* Try it: Set down every line of the data exactly, skipping the pictures.

* Saved data entries:

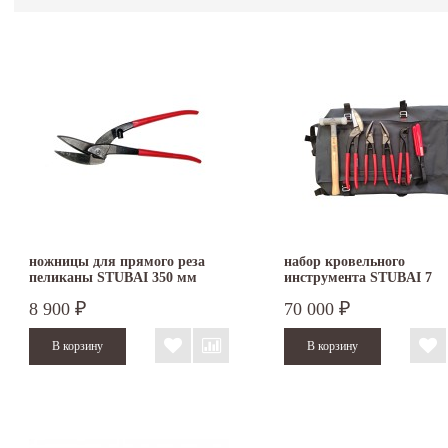
ножницы для прямого реза
набор кровельного
пеликаны STUBAI 350 мм
инструмента STUBAI 7
ПВХ правые 269011
предметов S283905
8 900
70 000
₽
₽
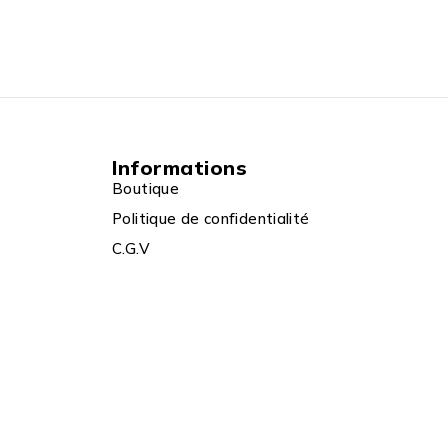
Informations
Boutique
Politique de confidentialité
C.G.V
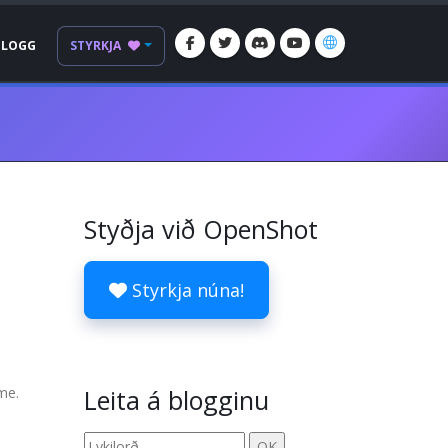
BLOGG
STYRKJA
Styðja við OpenShot
Styrkja núna!
me.
Leita á blogginu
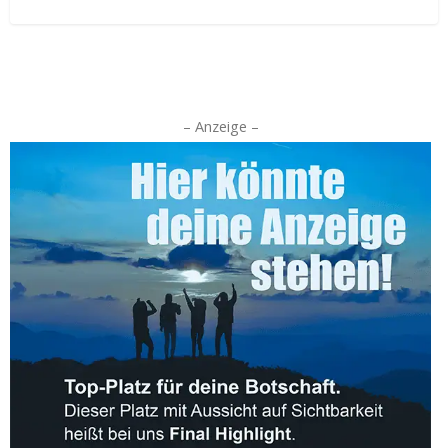
– Anzeige –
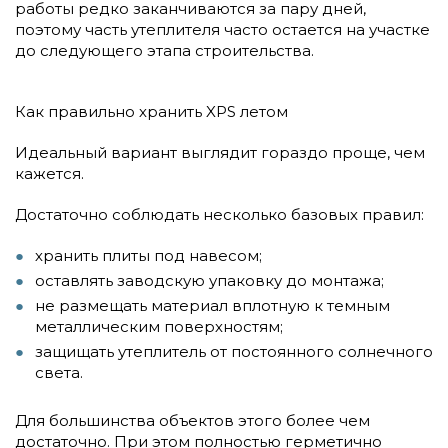
работы редко заканчиваются за пару дней,
поэтому часть утеплителя часто остается на участке
до следующего этапа строительства.
Как правильно хранить XPS летом
Идеальный вариант выглядит гораздо проще, чем
кажется.
Достаточно соблюдать несколько базовых правил:
хранить плиты под навесом;
оставлять заводскую упаковку до монтажа;
не размещать материал вплотную к темным
металлическим поверхностям;
защищать утеплитель от постоянного солнечного
света.
Для большинства объектов этого более чем
достаточно. При этом полностью герметично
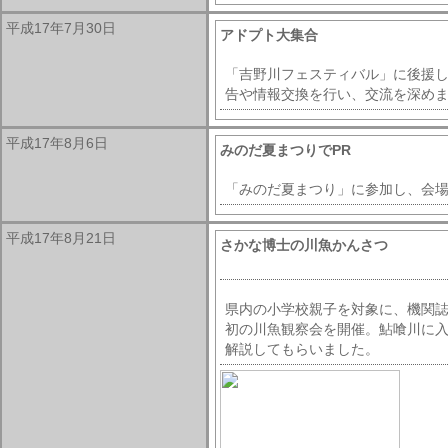
平成17年7月30日
アドプト大集合
「吉野川フェスティバル」に後援
告や情報交換を行い、交流を深め
平成17年8月6日
みのだ夏まつりでPR
「みのだ夏まつり」に参加し、会場
平成17年8月21日
さかな博士の川魚かんさつ
県内の小学校親子を対象に、機関
初の川魚観察会を開催。鮎喰川に
解説してもらいました。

* Answer to this exercise:
ножницы для прямого реза
набор кровельного
пеликаны STUBAI 350 мм
инструмента STUBAI 7
ПВХ правые 269011
предметов S283905
8 900
70 000
₽
₽
Informations
Boutique
Politique de confidentialité
C.G.V
BLOGG
STYRKJA
Styðja við OpenShot
Styrkja núna!
me.
Leita á blogginu
– Anzeige –
работы редко заканчиваются за пару дней,
поэтому часть утеплителя часто остается на участке
до следующего этапа строительства.
Как правильно хранить XPS летом
Идеальный вариант выглядит гораздо проще, чем
кажется.
Достаточно соблюдать несколько базовых правил:
хранить плиты под навесом;
оставлять заводскую упаковку до монтажа;
не размещать материал вплотную к темным
металлическим поверхностям;
защищать утеплитель от постоянного солнечного
света.
Для большинства объектов этого более чем
достаточно. При этом полностью герметично
平成17年7月30日
アドプト大集合
「吉野川フェスティバル」に後援
告や情報交換を行い、交流を深め
平成17年8月6日
みのだ夏まつりでPR
「みのだ夏まつり」に参加し、会場
平成17年8月21日
さかな博士の川魚かんさつ
県内の小学校親子を対象に、機関
初の川魚観察会を開催。鮎喰川に
解説してもらいました。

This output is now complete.